3. Mas regressemos à questão inicial. Cristo Jesus é a vida e a fonte da vida. Não apenas a fonte primeira desta vida que recebemos dos nossos pais - esta vida natural, podemos dizer - mas, Ele é também, a fonte da nossa vida sobrenatural, quer dizer: da vida que recebemos de Deus, a vida eterna. Como dizia S. Paulo na IIª leitura: "Se o Espírito daquele que ressuscitou Jesus de entre os mortos habita em vós, Ele [...] também dará vida aos vossos corpos mortais, pelo seu Espírito que habita em vós" (Rom 8,11).

Jesus é abundância de vida. Ele próprio o disse: "Eu vim para que tenham vida, e a tenham em abundância" (Jo 10,10).

O evangelho de hoje, retirado do capítulo 11 do evangelho de S. João, mostra-nos isso mesmo.

Jesus chama o seu amigo Lázaro da morada dos mortos à vida. Trata-se de um sinal (Jo 11,47) - de mais um sinal ! - que Jesus dá. Sinal de quê? Sinal de que Ele é a vida: "Eu sou a ressurreição e a vida. Quem acredita em mim, ainda que tenha morrido, viverá; e todo aquele que vive e acredita em Mim, nunca morrerá" (Jo 11,25-26).

A ressurreição de Lázaro é pois um sinal: Jesus que chama o seu amigo Lázaro de volta à vida natural, mostra-se como aquele que pode, igualmente, dar a vida eterna (a vida de Deus) a todos os que nele acreditam.

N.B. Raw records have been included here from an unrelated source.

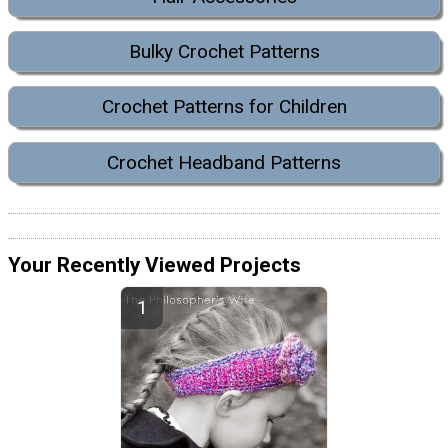
Bulky Crochet Patterns
Crochet Patterns for Children
Crochet Headband Patterns
Your Recently Viewed Projects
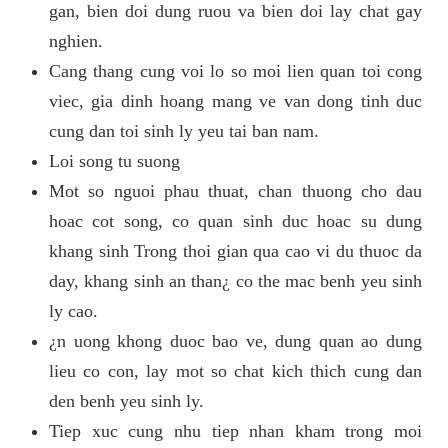
gan, bien doi dung ruou va bien doi lay chat gay
nghien.
Cang thang cung voi lo so moi lien quan toi cong
viec, gia dinh hoang mang ve van dong tinh duc
cung dan toi sinh ly yeu tai ban nam.
Loi song tu suong
Mot so nguoi phau thuat, chan thuong cho dau
hoac cot song, co quan sinh duc hoac su dung
khang sinh Trong thoi gian qua cao vi du thuoc da
day, khang sinh an than¿ co the mac benh yeu sinh
ly cao.
¿n uong khong duoc bao ve, dung quan ao dung
lieu co con, lay mot so chat kich thich cung dan
den benh yeu sinh ly.
Tiep xuc cung nhu tiep nhan kham trong moi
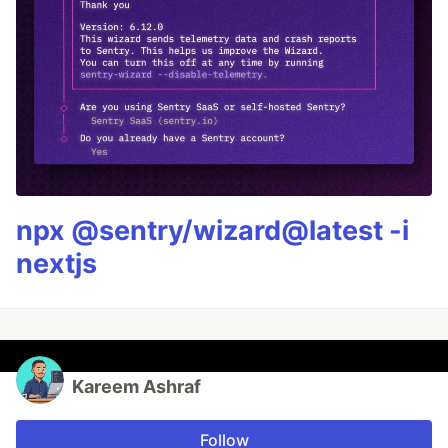
npx @sentry/wizard@latest -i
nextjs
Kareem Ashraf
Follow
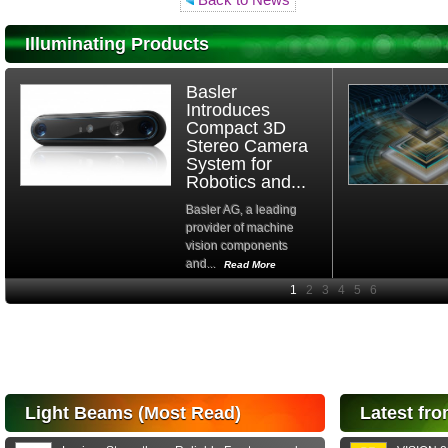
Illuminating Products
Basler
Introduces
Compact 3D
Stereo Camera
System for
Robotics and...
Basler AG, a leading
provider of machine
vision components
and...
Read More
High-
performance Si
PIN Photodiode
for FSO, Laser
and Analysis...
Hamamatsu Photonics
Light Beams (Most Read)
Latest fro
announces the release
of the S15152 Si PIN...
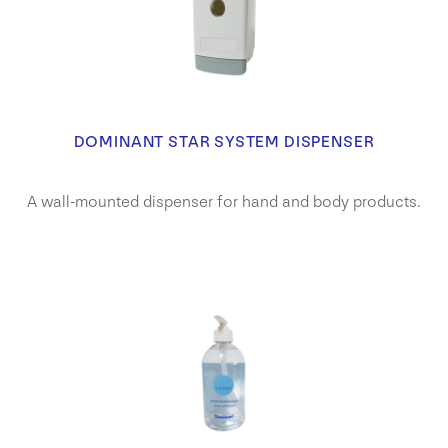
DOMINANT STAR SYSTEM DISPENSER
A wall-mounted dispenser for hand and body products.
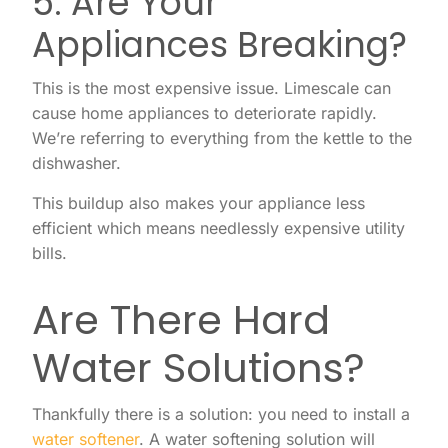
5. Are Your
Appliances Breaking?
This is the most expensive issue. Limescale can
cause home appliances to deteriorate rapidly.
We’re referring to everything from the kettle to the
dishwasher.
This buildup also makes your appliance less
efficient which means needlessly expensive utility
bills.
Are There Hard
Water Solutions?
Thankfully there is a solution: you need to install a
water softener
. A water softening solution will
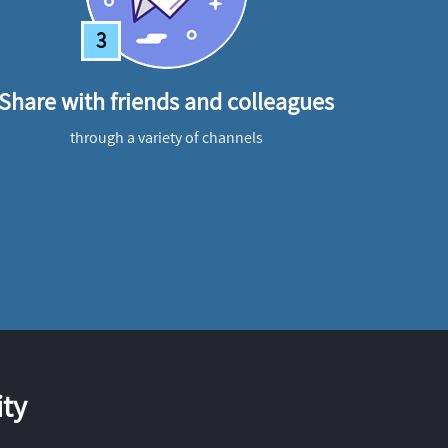
3
Share with friends and colleagues
through a variety of channels
ty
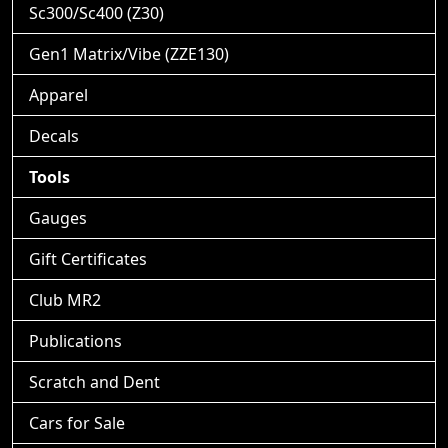
Sc300/Sc400 (Z30)
Gen1 Matrix/Vibe (ZZE130)
Apparel
Decals
Tools
Gauges
Gift Certificates
Club MR2
Publications
Scratch and Dent
Cars for Sale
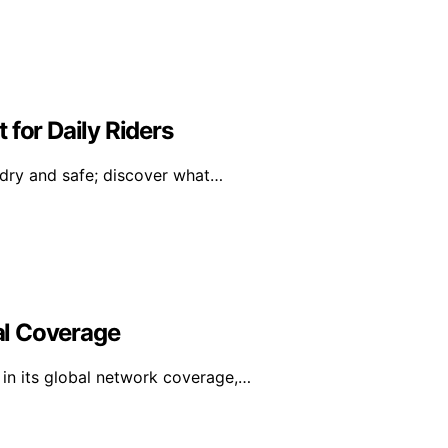
 for Daily Riders
 dry and safe; discover what…
al Coverage
in its global network coverage,…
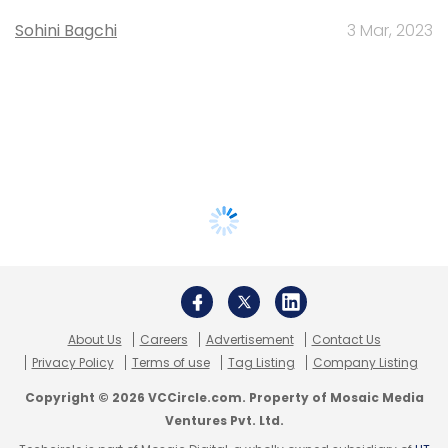
Sohini Bagchi
3 Mar, 2023
About Us
Careers
Advertisement
Contact Us
Privacy Policy
Terms of use
Tag Listing
Company Listing
Copyright © 2026 VCCircle.com. Property of Mosaic Media
Ventures Pvt. Ltd.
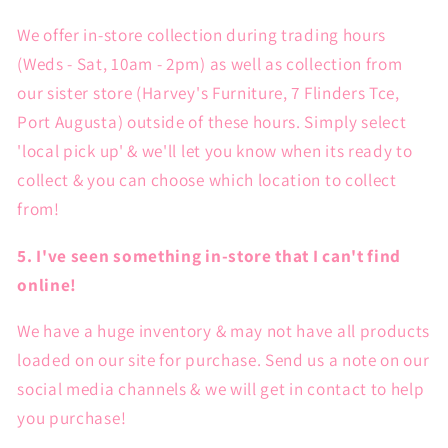
We offer in-store collection during trading hours
(Weds - Sat, 10am - 2pm) as well as collection from
our sister store (Harvey's Furniture, 7 Flinders Tce,
Port Augusta) outside of these hours. Simply select
'local pick up' & we'll let you know when its ready to
collect & you can choose which location to collect
from!
5. I've seen something in-store that I can't find
online!
We have a huge inventory & may not have all products
loaded on our site for purchase. Send us a note on our
social media channels & we will get in contact to help
you purchase!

A questão que a todos se coloca é, portanto, acerca do modo como, este ano, e nas circunstâncias desta emergência por que estamos a passar, vamos acolher e viver a ressurreição do Senhor. Como irá, cada um de nós (como vai a nossa família e os cristãos desta nossa Ilha), como vamos todos celebrar, este ano, a ressurreição do Senhor? Como vamos acolher esta vida eterna em abundância que Ele nos quer oferecer? Que sinais vamos dar de que acreditamos no Senhor e, por isso, com Ele também ressuscitamos?

Se a ressurreição de Lázaro foi um sinal, que preparou os judeus que estavam em Betânia para a ressurreição de Jesus que teria lugar, tempo depois, em Jerusalém, o Domingo de hoje quer ser, também ele, um sinal para cada um de nós: sim, o Senhor ressuscitou; mas como o vamos acolher? Como vamos permitir que Ele passe por cada um de nós e nos dê vida, a vida eterna?

Num momento de silêncio, peçamos-lhe que passe por nós, pelo nosso coração, pelas nossas casas, pelas nossas famílias, pela nossa Ilha e nos encontre preparados para celebrarmos com Ele a Páscoa, o mundo novo que Ele nos traz e propõe.